## [INFORMATION PROVIDED]
• • •
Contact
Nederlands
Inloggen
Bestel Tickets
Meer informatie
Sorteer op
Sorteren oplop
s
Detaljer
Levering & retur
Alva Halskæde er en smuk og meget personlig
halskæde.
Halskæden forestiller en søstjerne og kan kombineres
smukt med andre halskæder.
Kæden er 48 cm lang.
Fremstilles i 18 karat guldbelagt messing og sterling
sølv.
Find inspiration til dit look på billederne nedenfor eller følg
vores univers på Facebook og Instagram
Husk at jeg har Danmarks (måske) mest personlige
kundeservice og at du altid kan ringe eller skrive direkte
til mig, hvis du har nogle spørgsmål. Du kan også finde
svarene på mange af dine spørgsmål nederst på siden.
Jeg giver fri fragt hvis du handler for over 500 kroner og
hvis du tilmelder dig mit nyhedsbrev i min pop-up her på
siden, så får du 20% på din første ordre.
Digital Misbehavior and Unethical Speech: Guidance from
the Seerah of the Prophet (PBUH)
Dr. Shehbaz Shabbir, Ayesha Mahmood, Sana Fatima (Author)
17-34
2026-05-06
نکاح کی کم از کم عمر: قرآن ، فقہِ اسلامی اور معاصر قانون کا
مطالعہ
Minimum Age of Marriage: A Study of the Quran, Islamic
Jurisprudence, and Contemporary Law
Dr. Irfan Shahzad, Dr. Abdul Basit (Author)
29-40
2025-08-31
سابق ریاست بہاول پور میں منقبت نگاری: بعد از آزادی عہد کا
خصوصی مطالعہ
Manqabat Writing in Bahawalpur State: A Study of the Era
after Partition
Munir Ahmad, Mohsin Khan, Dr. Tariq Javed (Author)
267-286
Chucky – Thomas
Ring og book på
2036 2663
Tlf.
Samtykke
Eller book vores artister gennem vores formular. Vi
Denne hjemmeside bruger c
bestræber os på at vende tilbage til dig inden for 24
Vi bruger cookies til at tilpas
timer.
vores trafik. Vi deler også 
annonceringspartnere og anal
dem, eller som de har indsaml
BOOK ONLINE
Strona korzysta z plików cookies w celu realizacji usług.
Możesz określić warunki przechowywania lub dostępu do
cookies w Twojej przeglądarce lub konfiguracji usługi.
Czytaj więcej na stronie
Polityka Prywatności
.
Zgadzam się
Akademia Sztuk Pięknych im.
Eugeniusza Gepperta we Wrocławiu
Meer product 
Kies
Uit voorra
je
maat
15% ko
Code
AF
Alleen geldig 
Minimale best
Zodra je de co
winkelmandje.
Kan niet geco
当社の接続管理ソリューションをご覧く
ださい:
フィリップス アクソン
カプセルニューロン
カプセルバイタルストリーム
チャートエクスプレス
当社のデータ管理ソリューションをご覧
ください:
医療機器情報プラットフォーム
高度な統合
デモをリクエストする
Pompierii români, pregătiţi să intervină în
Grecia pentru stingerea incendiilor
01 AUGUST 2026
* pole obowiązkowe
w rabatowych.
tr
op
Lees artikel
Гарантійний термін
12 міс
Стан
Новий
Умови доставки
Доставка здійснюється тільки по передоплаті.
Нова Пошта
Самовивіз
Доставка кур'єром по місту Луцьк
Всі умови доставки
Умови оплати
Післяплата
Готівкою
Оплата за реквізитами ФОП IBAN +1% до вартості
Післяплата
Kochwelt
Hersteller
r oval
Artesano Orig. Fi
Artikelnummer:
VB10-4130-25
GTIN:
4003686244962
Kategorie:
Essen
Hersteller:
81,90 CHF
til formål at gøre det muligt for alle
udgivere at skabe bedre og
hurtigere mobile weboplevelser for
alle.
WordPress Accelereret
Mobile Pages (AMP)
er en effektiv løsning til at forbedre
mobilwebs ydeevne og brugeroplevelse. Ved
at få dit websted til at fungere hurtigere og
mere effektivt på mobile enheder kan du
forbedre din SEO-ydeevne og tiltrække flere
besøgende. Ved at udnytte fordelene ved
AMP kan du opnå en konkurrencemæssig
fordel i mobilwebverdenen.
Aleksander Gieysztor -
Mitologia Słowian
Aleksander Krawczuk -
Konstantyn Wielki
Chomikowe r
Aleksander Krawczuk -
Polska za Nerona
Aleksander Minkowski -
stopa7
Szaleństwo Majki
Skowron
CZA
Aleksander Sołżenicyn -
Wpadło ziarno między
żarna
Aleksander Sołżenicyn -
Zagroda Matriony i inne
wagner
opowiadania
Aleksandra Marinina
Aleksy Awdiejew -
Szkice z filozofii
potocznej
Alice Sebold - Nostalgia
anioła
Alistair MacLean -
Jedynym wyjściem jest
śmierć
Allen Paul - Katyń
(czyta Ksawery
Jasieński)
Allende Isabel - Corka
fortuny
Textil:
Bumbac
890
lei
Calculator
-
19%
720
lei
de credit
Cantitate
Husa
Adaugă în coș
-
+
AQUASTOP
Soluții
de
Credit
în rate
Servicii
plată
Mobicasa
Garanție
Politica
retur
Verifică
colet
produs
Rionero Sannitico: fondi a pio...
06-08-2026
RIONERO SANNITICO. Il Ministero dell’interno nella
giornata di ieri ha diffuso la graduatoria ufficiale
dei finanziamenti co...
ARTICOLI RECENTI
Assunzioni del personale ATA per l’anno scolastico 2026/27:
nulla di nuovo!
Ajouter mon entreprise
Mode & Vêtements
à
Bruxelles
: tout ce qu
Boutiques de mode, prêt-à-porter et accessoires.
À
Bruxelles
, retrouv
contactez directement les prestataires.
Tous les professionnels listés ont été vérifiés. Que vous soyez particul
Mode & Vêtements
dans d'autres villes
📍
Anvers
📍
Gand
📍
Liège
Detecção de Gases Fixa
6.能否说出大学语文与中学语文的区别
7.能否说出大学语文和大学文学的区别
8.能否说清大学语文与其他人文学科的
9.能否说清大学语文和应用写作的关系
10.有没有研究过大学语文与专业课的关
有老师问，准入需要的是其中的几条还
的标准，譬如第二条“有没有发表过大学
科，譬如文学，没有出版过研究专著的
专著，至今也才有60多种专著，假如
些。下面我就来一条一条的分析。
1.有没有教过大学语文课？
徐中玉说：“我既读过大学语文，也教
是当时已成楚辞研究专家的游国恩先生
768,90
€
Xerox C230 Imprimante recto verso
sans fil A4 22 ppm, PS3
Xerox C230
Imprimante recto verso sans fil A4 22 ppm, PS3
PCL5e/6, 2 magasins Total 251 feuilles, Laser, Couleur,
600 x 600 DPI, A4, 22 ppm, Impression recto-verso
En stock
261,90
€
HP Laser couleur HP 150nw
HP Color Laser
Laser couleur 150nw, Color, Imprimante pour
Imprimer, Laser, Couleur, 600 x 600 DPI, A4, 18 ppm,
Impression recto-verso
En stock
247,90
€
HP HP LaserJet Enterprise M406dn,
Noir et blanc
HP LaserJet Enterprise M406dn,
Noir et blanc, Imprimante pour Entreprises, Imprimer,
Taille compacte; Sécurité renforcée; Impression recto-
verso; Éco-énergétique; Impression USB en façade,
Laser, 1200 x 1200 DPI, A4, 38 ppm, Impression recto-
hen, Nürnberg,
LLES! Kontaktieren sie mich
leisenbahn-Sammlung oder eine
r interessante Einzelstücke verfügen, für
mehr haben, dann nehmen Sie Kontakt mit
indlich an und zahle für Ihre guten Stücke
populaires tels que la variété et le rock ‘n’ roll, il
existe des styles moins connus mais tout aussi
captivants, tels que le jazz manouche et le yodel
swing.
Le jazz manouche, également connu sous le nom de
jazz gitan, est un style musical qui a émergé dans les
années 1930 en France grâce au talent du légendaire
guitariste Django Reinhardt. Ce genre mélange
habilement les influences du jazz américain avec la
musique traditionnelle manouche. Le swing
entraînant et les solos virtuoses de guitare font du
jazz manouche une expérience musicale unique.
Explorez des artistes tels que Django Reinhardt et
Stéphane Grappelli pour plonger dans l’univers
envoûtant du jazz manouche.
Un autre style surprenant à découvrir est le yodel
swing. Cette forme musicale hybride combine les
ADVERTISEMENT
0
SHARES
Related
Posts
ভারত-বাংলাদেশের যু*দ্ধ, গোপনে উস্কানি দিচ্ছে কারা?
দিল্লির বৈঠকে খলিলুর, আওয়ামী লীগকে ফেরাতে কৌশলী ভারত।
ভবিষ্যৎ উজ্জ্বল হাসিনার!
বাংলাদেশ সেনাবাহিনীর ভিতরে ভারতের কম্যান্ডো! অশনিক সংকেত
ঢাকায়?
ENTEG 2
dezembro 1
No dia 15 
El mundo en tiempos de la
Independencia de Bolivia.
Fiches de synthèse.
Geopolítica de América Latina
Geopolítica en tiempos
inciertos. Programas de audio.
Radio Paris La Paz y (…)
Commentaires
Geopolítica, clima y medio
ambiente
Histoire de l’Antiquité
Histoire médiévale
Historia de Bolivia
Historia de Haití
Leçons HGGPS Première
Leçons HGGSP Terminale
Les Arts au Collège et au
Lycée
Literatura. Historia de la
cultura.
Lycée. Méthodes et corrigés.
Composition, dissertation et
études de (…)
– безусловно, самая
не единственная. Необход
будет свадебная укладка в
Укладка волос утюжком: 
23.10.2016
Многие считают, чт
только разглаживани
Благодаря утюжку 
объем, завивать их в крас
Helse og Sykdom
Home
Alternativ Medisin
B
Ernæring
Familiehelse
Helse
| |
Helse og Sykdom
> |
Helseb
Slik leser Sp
• • •
## [WHAT YOU ARE ASKED TO DO]
Write out the listing exactly from its first line to the line containing "Kæden er 48 cm lang.". Both of those lines belong in the answer.

## [ANSWER SPACE]
Contact
Nederlands
Inloggen
Bestel Tickets
Meer informatie
Sorteer op
Sorteren oplop
s
Detaljer
Levering & retur
Alva Halskæde er en smuk og meget personlig
halskæde.
Halskæden forestiller en søstjerne og kan kombineres
smukt med andre halskæder.
Kæden er 48 cm lang.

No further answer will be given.